PROBLEM DETAILS:
Please write the listing below out again exactly, leaving every picture behind.

SOURCE MATERIAL:
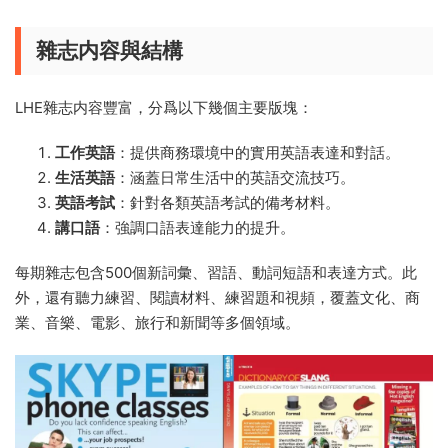
雜志内容與結構
LHE雜志内容豐富，分爲以下幾個主要版塊：
工作英語
：提供商務環境中的實用英語表達和對話。
生活英語
：涵蓋日常生活中的英語交流技巧。
英語考試
：針對各類英語考試的備考材料。
講口語
：強調口語表達能力的提升。
每期雜志包含500個新詞彙、習語、動詞短語和表達方式。此
外，還有聽力練習、閱讀材料、練習題和視頻，覆蓋文化、商
業、音樂、電影、旅行和新聞等多個領域。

WORKED SOLUTION:
雜志内容與結構
LHE雜志内容豐富，分爲以下幾個主要版塊：
工作英語
：提供商務環境中的實用英語表達和對話。
生活英語
：涵蓋日常生活中的英語交流技巧。
英語考試
：針對各類英語考試的備考材料。
講口語
：強調口語表達能力的提升。
每期雜志包含500個新詞彙、習語、動詞短語和表達方式。此
外，還有聽力練習、閱讀材料、練習題和視頻，覆蓋文化、商
業、音樂、電影、旅行和新聞等多個領域。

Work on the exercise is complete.